* WHAT YOU NEED TO DO *
Once the line containing "247/Kep.288-Huk/2021 dengan Ketua Andi" is found, copy it and each subsequent line exactly. Stop at the end of the records below.

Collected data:
================

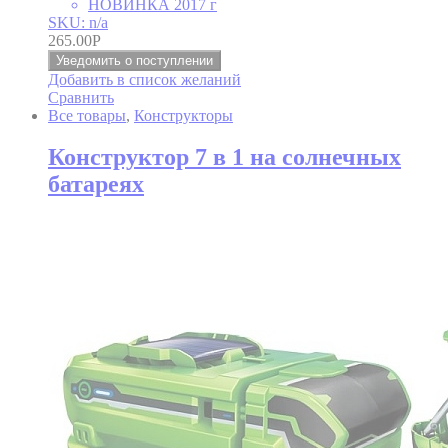
НОВИНКА 2017 г
SKU: n/a
265.00
Р
Уведомить о поступлении
Добавить в список желаний
Сравнить
Все товары
,
Конструкторы
Конструктор 7 в 1 на солнечных
батареях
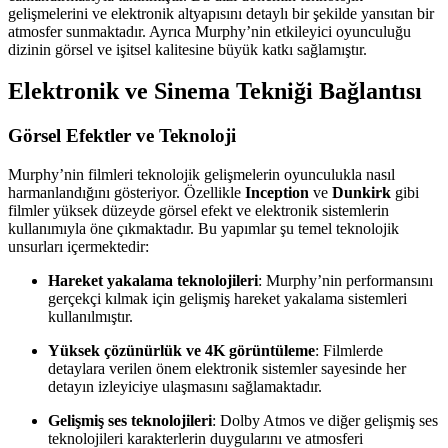
gelişmelerini ve elektronik altyapısını detaylı bir şekilde yansıtan bir
atmosfer sunmaktadır. Ayrıca Murphy’nin etkileyici oyunculuğu
dizinin görsel ve işitsel kalitesine büyük katkı sağlamıştır.
Elektronik ve Sinema Tekniği Bağlantısı
Görsel Efektler ve Teknoloji
Murphy’nin filmleri teknolojik gelişmelerin oyunculukla nasıl
harmanlandığını gösteriyor. Özellikle
Inception
ve
Dunkirk
gibi
filmler yüksek düzeyde görsel efekt ve elektronik sistemlerin
kullanımıyla öne çıkmaktadır. Bu yapımlar şu temel teknolojik
unsurları içermektedir:
Hareket yakalama teknolojileri
: Murphy’nin performansını
gerçekçi kılmak için gelişmiş hareket yakalama sistemleri
kullanılmıştır.
Yüksek çözünürlük ve 4K görüntüleme
: Filmlerde
detaylara verilen önem elektronik sistemler sayesinde her
detayın izleyiciye ulaşmasını sağlamaktadır.
Gelişmiş ses teknolojileri
: Dolby Atmos ve diğer gelişmiş ses
teknolojileri karakterlerin duygularını ve atmosferi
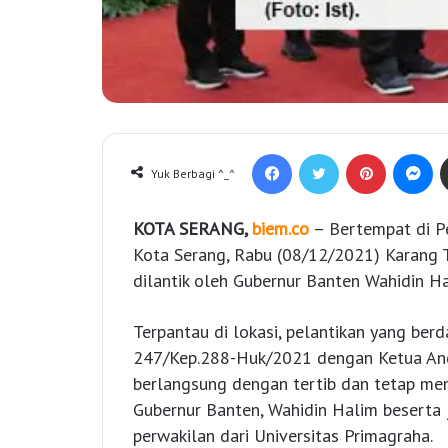
Facebook
Twitter
Pinterest
Messenger
Yuk Berbagi ^_^
KOTA SERANG,
biem.co
– Bertempat di P
Kota Serang, Rabu (08/12/2021) Karang 
dilantik oleh Gubernur Banten Wahidin Ha
Terpantau di lokasi, pelantikan yang be
247/Kep.288-Huk/2021 dengan Ketua Andi
berlangsung dengan tertib dan tetap mem
Gubernur Banten, Wahidin Halim beserta 
perwakilan dari Universitas Primagraha.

================

* YOUR RESPONSE *
247/Kep.288-Huk/2021 dengan Ketua Andi
berlangsung dengan tertib dan tetap mem
Gubernur Banten, Wahidin Halim beserta 
perwakilan dari Universitas Primagraha.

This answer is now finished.